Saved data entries
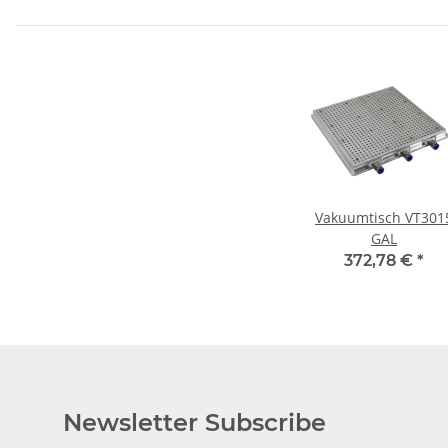
Vakuumtisch VT301
GAL
372,78 €
*
Newsletter Subscribe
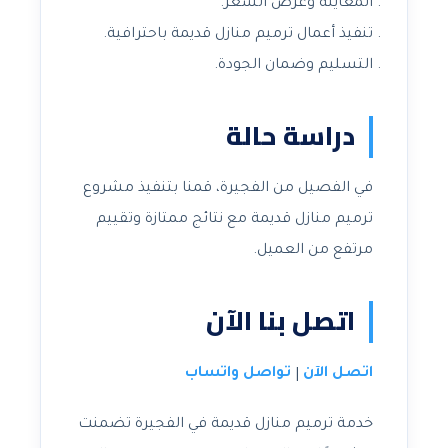
المعاينة وعرض السعر.
تنفيذ أعمال ترميم منازل قديمة باحترافية.
التسليم وضمان الجودة.
دراسة حالة
في الفصيل من الفجيرة، قمنا بتنفيذ مشروع
ترميم منازل قديمة مع نتائج ممتازة وتقييم
مرتفع من العميل.
اتصل بنا الآن
اتصل الآن
تواصل واتساب
|
خدمة ترميم منازل قديمة في الفجيرة تضمنت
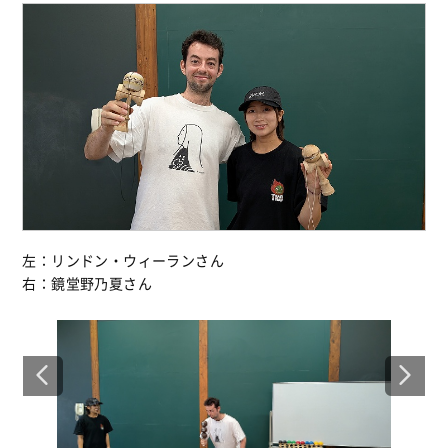
左：
リンドン・ウィーランさん
右：
鏡堂野乃夏さん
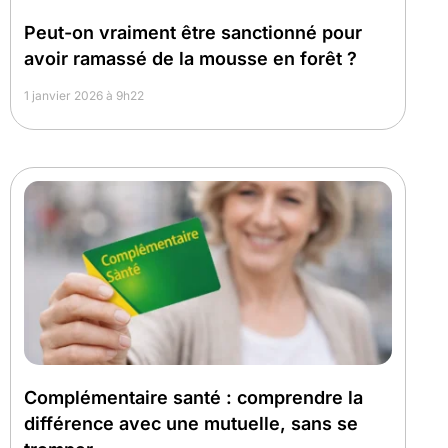
Peut-on vraiment être sanctionné pour
avoir ramassé de la mousse en forêt ?
1 janvier 2026 à 9h22
Complémentaire santé : comprendre la
différence avec une mutuelle, sans se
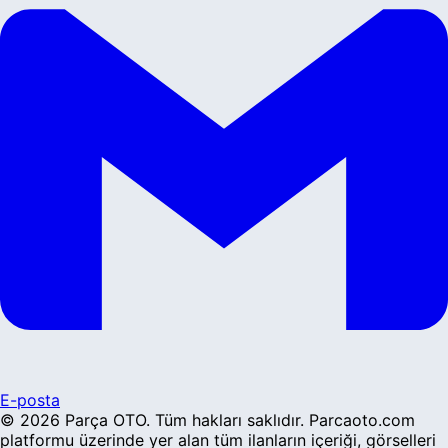
E-posta
©
2026
Parça OTO
. Tüm hakları saklıdır. Parcaoto.com
platformu üzerinde yer alan tüm ilanların içeriği, görselleri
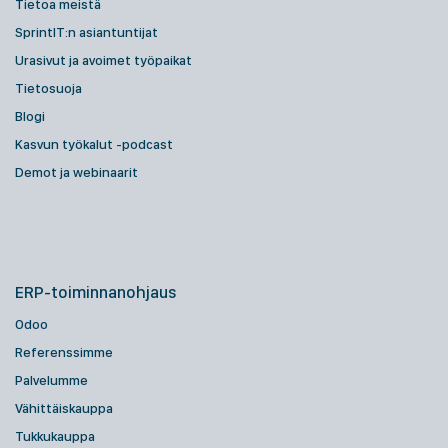
Tietoa meistä
SprintIT:n asiantuntijat
Urasivut ja avoimet työpaikat
Tietosuoja
Blogi
Kasvun työkalut -podcast
Demot ja webinaarit
ERP-toiminnanohjaus
Odoo
Referenssimme
Palvelumme
Vähittäiskauppa
Tukkukauppa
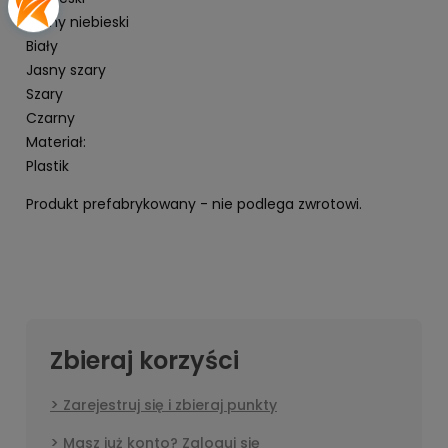
Jasny niebieski
Biały
Jasny szary
Szary
Czarny
Materiał:
Plastik
Produkt prefabrykowany - nie podlega zwrotowi.
Zbieraj korzyści
Zarejestruj się i zbieraj punkty
Masz już konto? Zaloguj się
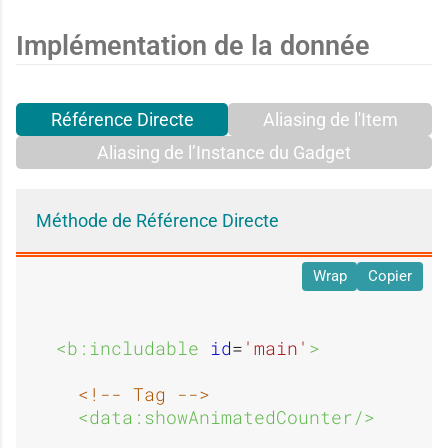
Implémentation de la donnée
Référence Directe
Aliasing de l'Item
Aliasing de l’Instance du Gadget
Méthode de Référence Directe
Wrap
Copier
<b:includable 
id
=
'main'
>
<!-- Tag -->
<data:showAnimatedCounter/>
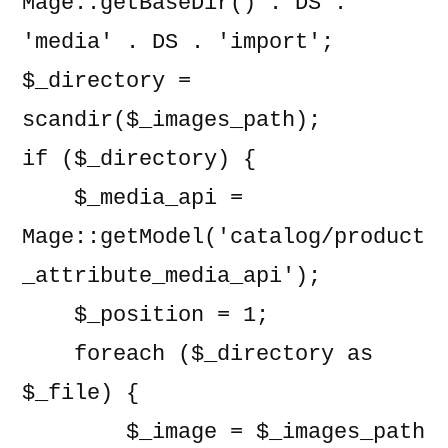
Mage::getBaseDir() . DS . 
'media' . DS . 'import';

$_directory = 
scandir($_images_path);

if ($_directory) {

    $_media_api = 
Mage::getModel('catalog/product
_attribute_media_api');

    $_position = 1;

    foreach ($_directory as 
$_file) {

        $_image = $_images_path 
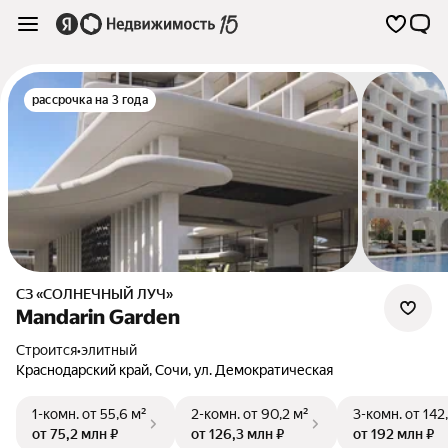
рассрочка на 3 года
СЗ «СОЛНЕЧНЫЙ ЛУЧ»
Mandarin Garden
Строится
•
элитный
Краснодарский край
,
Сочи
,
ул. Демократическая
1-комн.
от 55,6 м²
2-комн.
от 90,2 м²
3-комн.
от 142
от 75,2 млн ₽
от 126,3 млн ₽
от 192 млн ₽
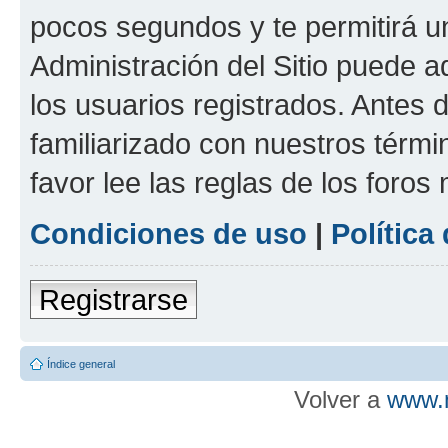
pocos segundos y te permitirá u
Administración del Sitio puede 
los usuarios registrados. Antes d
familiarizado con nuestros térmi
favor lee las reglas de los foros
Condiciones de uso
|
Política
Registrarse
Índice general
Volver a
www.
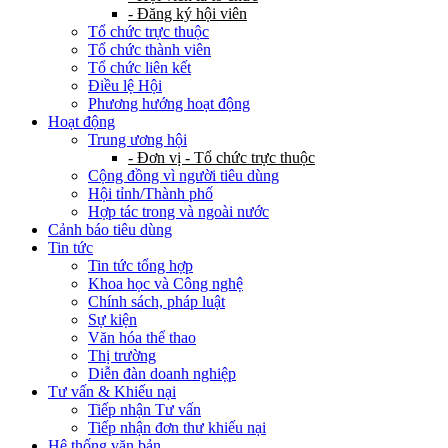
- Đăng ký hội viên
Tổ chức trực thuộc
Tổ chức thành viên
Tổ chức liên kết
Điều lệ Hội
Phương hướng hoạt động
Hoạt động
Trung ương hội
- Đơn vị - Tổ chức trực thuộc
Cộng đồng vì người tiêu dùng
Hội tỉnh/Thành phố
Hợp tác trong và ngoài nước
Cảnh báo tiêu dùng
Tin tức
Tin tức tổng hợp
Khoa học và Công nghệ
Chính sách, pháp luật
Sự kiện
Văn hóa thể thao
Thị trường
Diễn đàn doanh nghiệp
Tư vấn & Khiếu nại
Tiếp nhận Tư vấn
Tiếp nhận đơn thư khiếu nại
Hệ thống văn bản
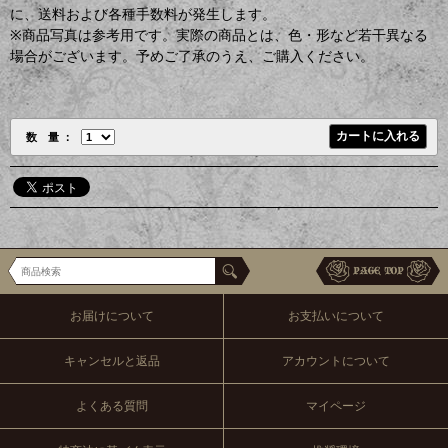
に、送料および各種手数料が発生します。
※商品写真は参考用です。実際の商品とは、色・形など若干異なる
場合がございます。予めご了承のうえ、ご購入ください。
数 量
お届けについて
お支払いについて
キャンセルと返品
アカウントについて
よくある質問
マイページ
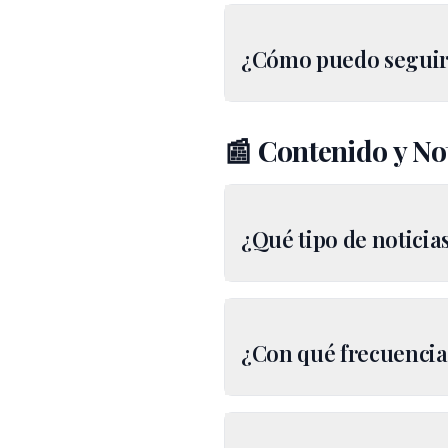
¿Cómo puedo seguir l
📰 Contenido y No
¿Qué tipo de noticia
¿Con qué frecuencia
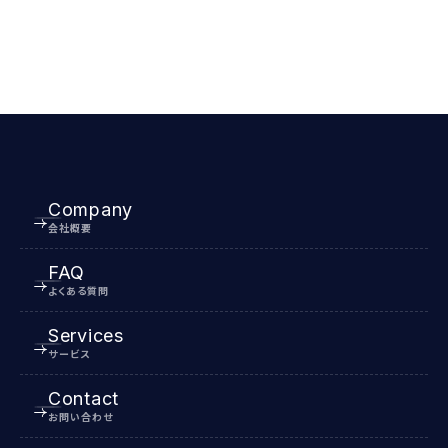
Company
会社概要
FAQ
よくある質問
Services
サービス
Contact
お問い合わせ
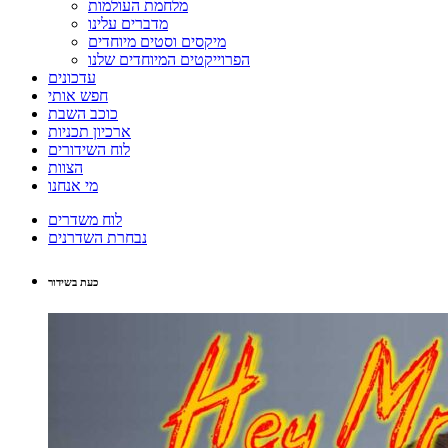
מלחמת העולמות
מדברים עלינו
מיקסים וסטים מיוחדים
הפרוייקטים המיוחדים שלנו
עדכונים
חפש אותי
כוכב השבת
ארכיון תכניות
לוח השידורים
הצוות
מי אנחנו
לוח משדרים
נבחרת השדרנים
כעת בשידור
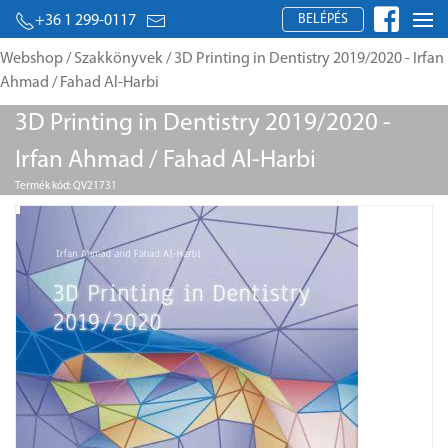
BELÉPÉS
+36 1 299-0117
Webshop
/
Szakkönyvek
/ 3D Printing in Dentistry 2019/2020 - Irfan
Ahmad / Fahad Al-Harbi
3D Printing in Dentistry 2019/2020 -
Irfan Ahmad / Fahad Al-Harbi
Termék kód: QV21731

TASK STATEMENT »
The response should contain every record above exactly as written, and none of the pictures.

EXERCISE RESULT »
Vakuumtisch VT301
GAL
372,78 €
*
Newsletter Subscribe
المعاينة وعرض السعر.
تنفيذ أعمال ترميم منازل قديمة باحترافية.
التسليم وضمان الجودة.
دراسة حالة
في الفصيل من الفجيرة، قمنا بتنفيذ مشروع
ترميم منازل قديمة مع نتائج ممتازة وتقييم
مرتفع من العميل.
اتصل بنا الآن
اتصل الآن
تواصل واتساب
|
خدمة ترميم منازل قديمة في الفجيرة تضمنت
左：
リンドン・ウィーランさん
右：
鏡堂野乃夏さん
Peut-on vraiment être sanctionné pour
avoir ramassé de la mousse en forêt ?
1 janvier 2026 à 9h22
Complémentaire santé : comprendre la
différence avec une mutuelle, sans se
E-posta
©
2026
Parça OTO
. Tüm hakları saklıdır. Parcaoto.com
platformu üzerinde yer alan tüm ilanların içeriği, görselleri
Tietoa meistä
SprintIT:n asiantuntijat
Urasivut ja avoimet työpaikat
Tietosuoja
Blogi
Kasvun työkalut -podcast
Demot ja webinaarit
ERP-toiminnanohjaus
Odoo
Referenssimme
Palvelumme
Vähittäiskauppa
Tukkukauppa
Jasny niebieski
Biały
Jasny szary
Szary
Czarny
Materiał:
Plastik
Produkt prefabrykowany - nie podlega zwrotowi.
Zbieraj korzyści
Zarejestruj się i zbieraj punkty
Masz już konto? Zaloguj się
Implémentation de la donnée
Référence Directe
Aliasing de l'Item
Aliasing de l’Instance du Gadget
Méthode de Référence Directe
Wrap
Copier
<b:includable 
id
=
'main'
>
<!-- Tag -->
<data:showAnimatedCounter/>
Mage::getBaseDir() . DS . 
'media' . DS . 'import';

$_directory = 
scandir($_images_path);

if ($_directory) {

    $_media_api = 
Mage::getModel('catalog/product
_attribute_media_api');

    $_position = 1;

    foreach ($_directory as 
$_file) {

        $_image = $_images_path 
рассрочка на 3 года
СЗ «СОЛНЕЧНЫЙ ЛУЧ»
Mandarin Garden
Строится
•
элитный
Краснодарский край
,
Сочи
,
ул. Демократическая
1-комн.
от 55,6 м²
2-комн.
от 90,2 м²
3-комн.
от 142
от 75,2 млн ₽
от 126,3 млн ₽
от 192 млн ₽
pocos segundos y te permitirá u
Administración del Sitio puede 
los usuarios registrados. Antes d
familiarizado con nuestros térmi
favor lee las reglas de los foros
Condiciones de uso
|
Política
Registrarse
Índice general
Volver a
www.
- Đăng ký hội viên
Tổ chức trực thuộc
Tổ chức thành viên
Tổ chức liên kết
Điều lệ Hội
Phương hướng hoạt động
Hoạt động
Trung ương hội
- Đơn vị - Tổ chức trực thuộc
Cộng đồng vì người tiêu dùng
Hội tỉnh/Thành phố
Hợp tác trong và ngoài nước
Cảnh báo tiêu dùng
Tin tức
Tin tức tổng hợp
Khoa học và Công nghệ
Chính sách, pháp luật
Sự kiện
Văn hóa thể thao
Thị trường
Diễn đàn doanh nghiệp
Tư vấn & Khiếu nại
Tiếp nhận Tư vấn
Tiếp nhận đơn thư khiếu nại
Hệ thống văn bản
に、送料および各種手数料が発生します。
※商品写真は参考用です。実際の商品とは、色・形など若干異なる
場合がございます。予めご了承のうえ、ご購入ください。
数 量
お届けについて
お支払いについて
キャンセルと返品
アカウントについて
よくある質問
マイページ
¿Cómo puedo seguir l
📰 Contenido y No
¿Qué tipo de noticia
¿Con qué frecuencia
Company
会社概要
FAQ
よくある質問
Services
サービス
Contact
お問い合わせ
מלחמת העולמות
מדברים עלינו
מיקסים וסטים מיוחדים
הפרוייקטים המיוחדים שלנו
עדכונים
חפש אותי
כוכב השבת
ארכיון תכניות
לוח השידורים
הצוות
מי אנחנו
לוח משדרים
נבחרת השדרנים
כעת בשידור
BELÉPÉS
+36 1 299-0117
Webshop
/
Szakkönyvek
/ 3D Printing in Dentistry 2019/2020 - Irfan
Ahmad / Fahad Al-Harbi
3D Printing in Dentistry 2019/2020 -
Irfan Ahmad / Fahad Al-Harbi
Termék kód: QV21731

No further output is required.